→ **What is expected**: Copy out each line containing "confortables" from the entries below.

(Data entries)
########
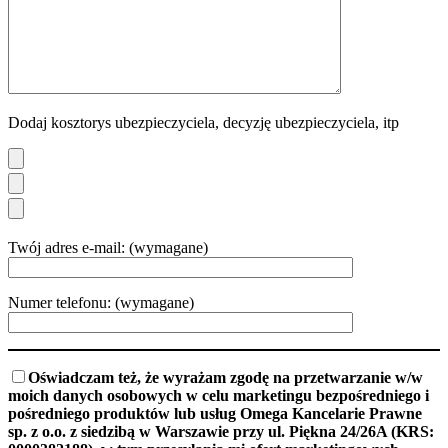
Dodaj kosztorys ubezpieczyciela, decyzję ubezpieczyciela, itp
Twój adres e-mail: (wymagane)
Numer telefonu: (wymagane)
Oświadczam też, że wyrażam zgodę na przetwarzanie w/w
moich danych osobowych w celu marketingu bezpośredniego i
pośredniego produktów lub usług Omega Kancelarie Prawne
sp. z o.o. z siedzibą w Warszawie przy ul. Piękna 24/26A (KRS:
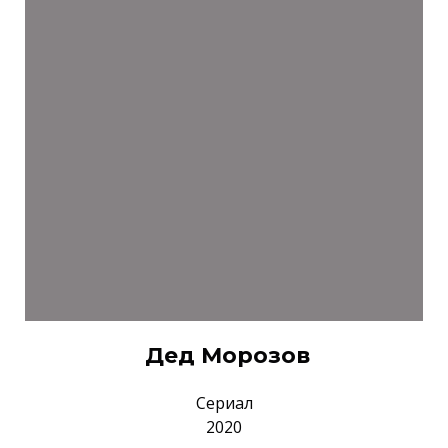
Дед Морозов
Сериал
2020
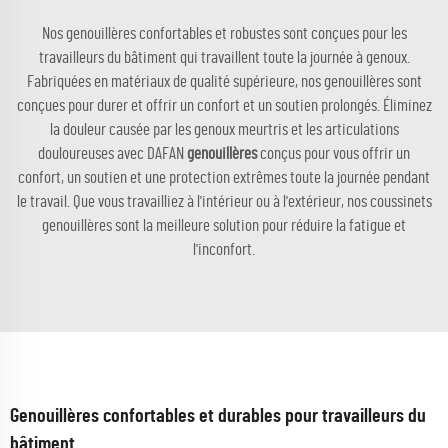
Nos genouillères confortables et robustes sont conçues pour les
travailleurs du bâtiment qui travaillent toute la journée à genoux.
Fabriquées en matériaux de qualité supérieure, nos genouillères sont
conçues pour durer et offrir un confort et un soutien prolongés. Éliminez
la douleur causée par les genoux meurtris et les articulations
douloureuses avec DAFAN
genouillères
conçus pour vous offrir un
confort, un soutien et une protection extrêmes toute la journée pendant
le travail. Que vous travailliez à l'intérieur ou à l'extérieur, nos coussinets
genouillères sont la meilleure solution pour réduire la fatigue et
l'inconfort.
Genouillères confortables et durables pour travailleurs du
bâtiment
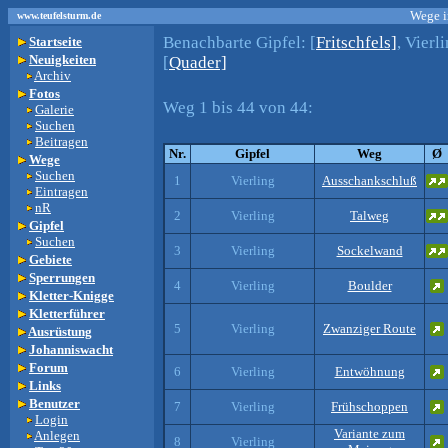
Wege i
www.teufelsturm.de
Benachbarte Gipfel:
[
Fritschfels]
, Vierli
Startseite
Neuigkeiten
[
Quader]
Archiv
Fotos
Weg 1 bis 44 von 44:
Galerie
Suchen
Beitragen
Nr.
Gipfel
Weg
Ø
Wege
Suchen
1
Vierling
Ausschankschluß
Eintragen
nR
2
Vierling
Talweg
Gipfel
Suchen
3
Vierling
Sockelwand
Gebiete
Sperrungen
4
Vierling
Boulder
Kletter-Knigge
Kletterführer
5
Vierling
Zwanziger Route
Ausrüstung
Johanniswacht
Forum
6
Vierling
Entwöhnung
Links
Benutzer
7
Vierling
Frühschoppen
Login
Variante zum
Anlegen
8
Vierling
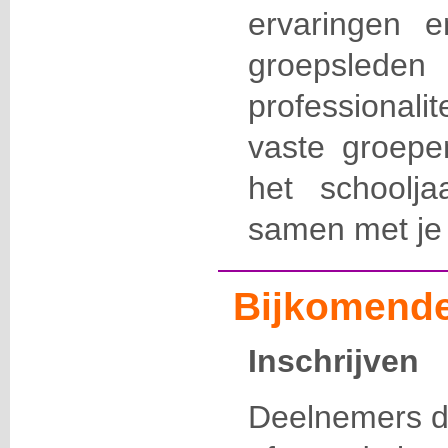
ervaringen 
groepslede
professionalit
vaste groep
het schoolj
samen met je 
Bijkomende
Inschrijven
Deelnemers di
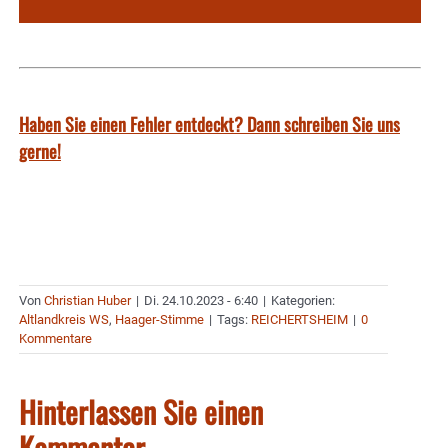
Haben Sie einen Fehler entdeckt? Dann schreiben Sie uns
gerne!
Von
Christian Huber
|
Di. 24.10.2023 - 6:40
|
Kategorien:
Altlandkreis WS
,
Haager-Stimme
|
Tags:
REICHERTSHEIM
|
0
Kommentare
Hinterlassen Sie einen
Kommentar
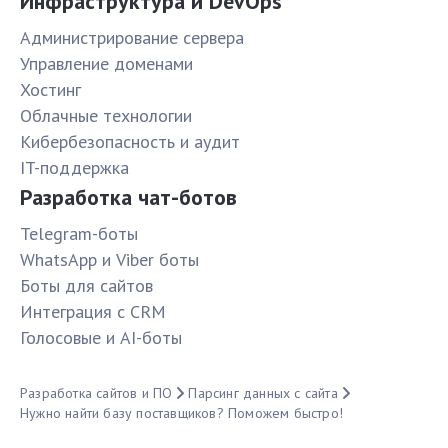
Инфраструктура и DevOps
Администрирование сервера
Управление доменами
Хостинг
Облачные технологии
Кибербезопасность и аудит
IT-поддержка
Разработка чат-ботов
Telegram-боты
WhatsApp и Viber боты
Боты для сайтов
Интеграция с CRM
Голосовые и AI-боты
Разработка сайтов и ПО
Парсинг данных с сайта
Нужно найти базу поставщиков? Поможем быстро!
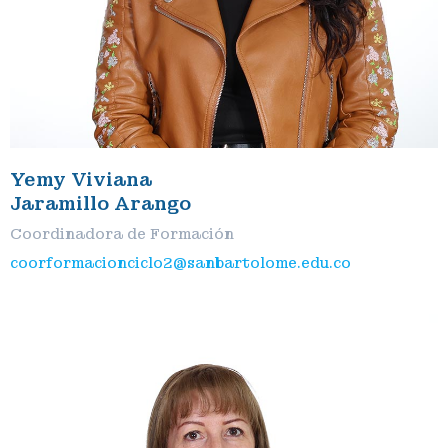
Yemy Viviana
Jaramillo Arango
Coordinadora de Formación
coorformacionciclo2@sanbartolome.edu.co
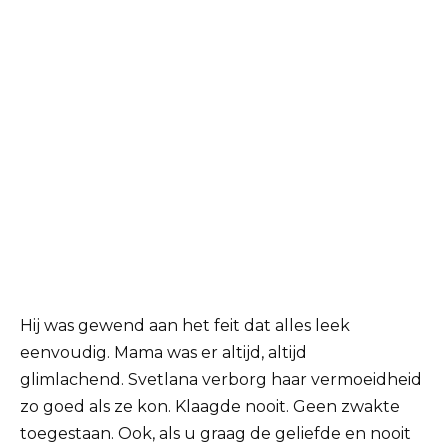
Hij was gewend aan het feit dat alles leek
eenvoudig. Mama was er altijd, altijd
glimlachend. Svetlana verborg haar vermoeidheid
zo goed als ze kon. Klaagde nooit. Geen zwakte
toegestaan. Ook, als u graag de geliefde en nooit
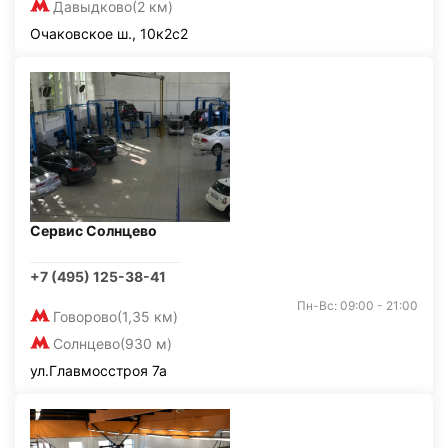
Давыдково
(2 км)
Очаковское ш., 10к2с2
Сервис Солнцево
+7 (495) 125-38-41
Пн-Вс: 09:00 - 21:00
Говорово
(1,35 км)
Солнцево
(930 м)
ул.Главмосстроя 7а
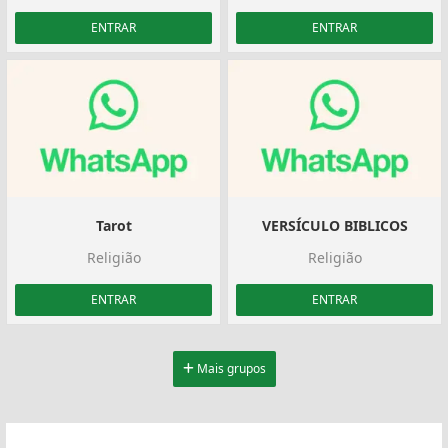
ENTRAR
ENTRAR
Tarot
VERSÍCULO BIBLICOS
Religião
Religião
ENTRAR
ENTRAR
Mais grupos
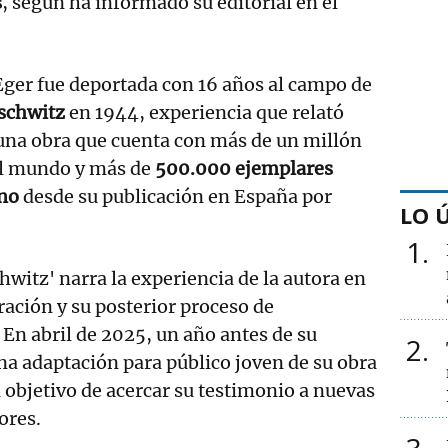
s
, según ha informado su editorial en el
Eger fue deportada con 16 años al campo de
schwitz
en 1944, experiencia que relató
una obra que cuenta con más de un millón
 el mundo y más de
500.000 ejemplares
ano
desde su publicación en España por
LO 
1
hwitz' narra la experiencia de la autora en
ación y su posterior proceso de
 En abril de 2025, un año antes de su
2
na adaptación para público joven de su obra
 objetivo de acercar su testimonio a nuevas
ores.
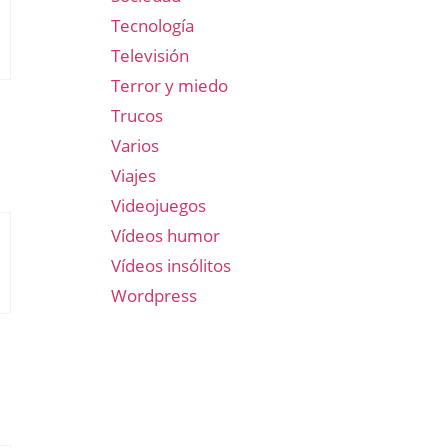
Tecnología
Televisión
Terror y miedo
Trucos
Varios
Viajes
Videojuegos
Vídeos humor
Vídeos insólitos
Wordpress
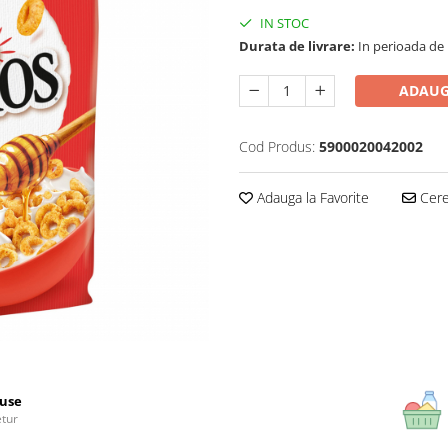
IN STOC
Durata de livrare:
In perioada de Pa
ADAUG
Cod Produs:
5900020042002
Adauga la Favorite
Cere 
use
etur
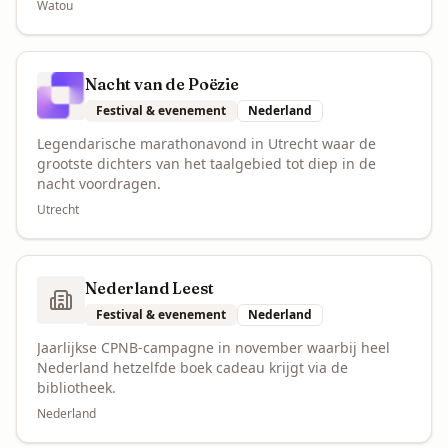
Watou
Nacht van de Poëzie
Festival & evenement
Nederland
Legendarische marathonavond in Utrecht waar de
grootste dichters van het taalgebied tot diep in de
nacht voordragen.
Utrecht
Nederland Leest
Festival & evenement
Nederland
Jaarlijkse CPNB-campagne in november waarbij heel
Nederland hetzelfde boek cadeau krijgt via de
bibliotheek.
Nederland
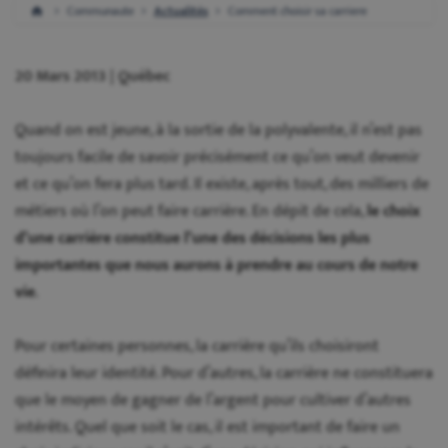
Communaute
Actualités
Comment choisir sa carriere
20 Mars 2013 | Québec
Quand on est jeune, à la sortie de la polyvalente, il n’est pas
toujours facile de savoir précisément ce qu’on veut devenir
et ce qu’on fera plus tard. Il existe, après tout, des milliers de
métiers où l’on peut faire carrière. En dépit de cela,
le choix
d’une carrière constitue l’une des décisions les plus
importantes que nous aurons à prendre au cours de notre
vie
.
Pour certaines personnes, la carrière qu’ils choisiront
définira leur identité. Pour d’autres, la carrière ne constituera
que le moyen de gagner de l’argent pour cultiver d’autres
intérêts. Quel que soit le cas, il est important de faire un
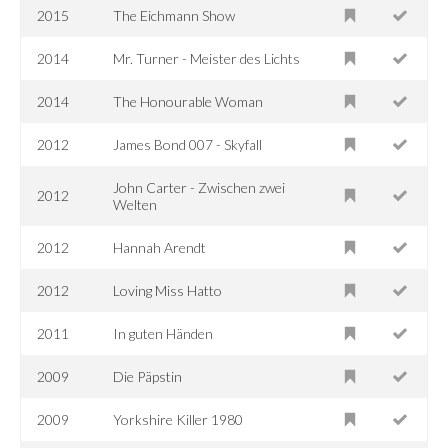
2015
The Eichmann Show
2014
Mr. Turner - Meister des Lichts
2014
The Honourable Woman
2012
James Bond 007 - Skyfall
John Carter - Zwischen zwei
2012
Welten
2012
Hannah Arendt
2012
Loving Miss Hatto
2011
In guten Händen
2009
Die Päpstin
2009
Yorkshire Killer 1980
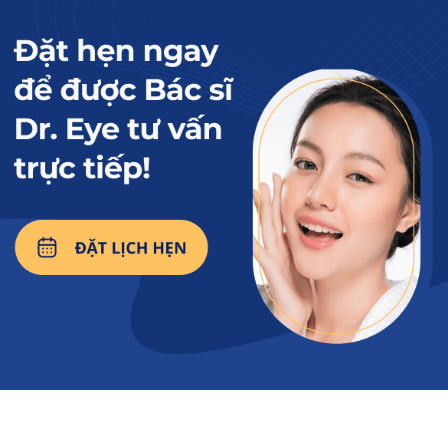
nét hơn giúp đôi mắt có chiều sâu, thu hút. Từ
đó cải thiện vẻ đẹp gương mặt thêm phần
rạng rỡ, thanh tú. Đồng thời, khi thực hiện
phương pháp bóc tách mỡ mắt, khách hàng
an tâm không để lại sẹo kém thẩm mỹ, đảm
bảo an toàn tối đa.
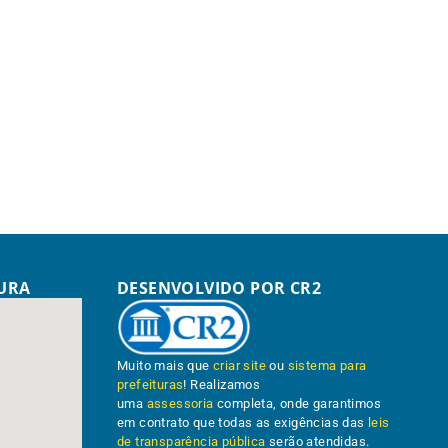
TURA
DESENVOLVIDO POR CR2
Muito mais que
criar site
ou
sistema para
prefeituras
! Realizamos
uma
assessoria
completa, onde garantimos
em contrato que todas as exigências das
leis
de transparência pública
serão atendidas.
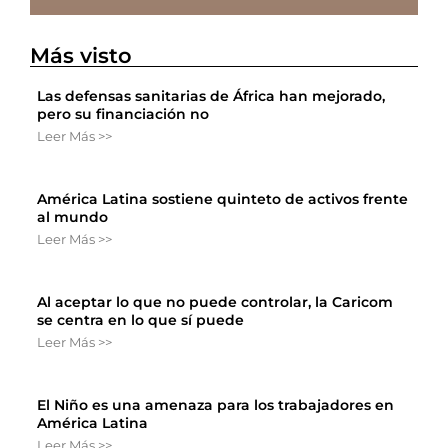
Más visto
Las defensas sanitarias de África han mejorado,
pero su financiación no
Leer Más >>
América Latina sostiene quinteto de activos frente
al mundo
Leer Más >>
Al aceptar lo que no puede controlar, la Caricom
se centra en lo que sí puede
Leer Más >>
El Niño es una amenaza para los trabajadores en
América Latina
Leer Más >>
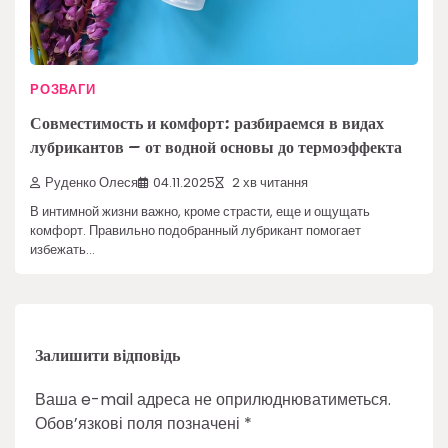
РОЗВАГИ
Совместимость и комфорт: разбираемся в видах
лубрикантов – от водной основы до термоэффекта
Руденко Олеся
04.11.2025
2 хв читання
В интимной жизни важно, кроме страсти, еще и ощущать
комфорт. Правильно подобранный лубрикант помогает
избежать…
Залишити відповідь
Ваша e-mail адреса не оприлюднюватиметься.
Обов’язкові поля позначені
*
########
→ **Result for this task**:
Nos genouillères confortables et robustes sont conçues pour les
Genouillères confortables et durables pour travailleurs du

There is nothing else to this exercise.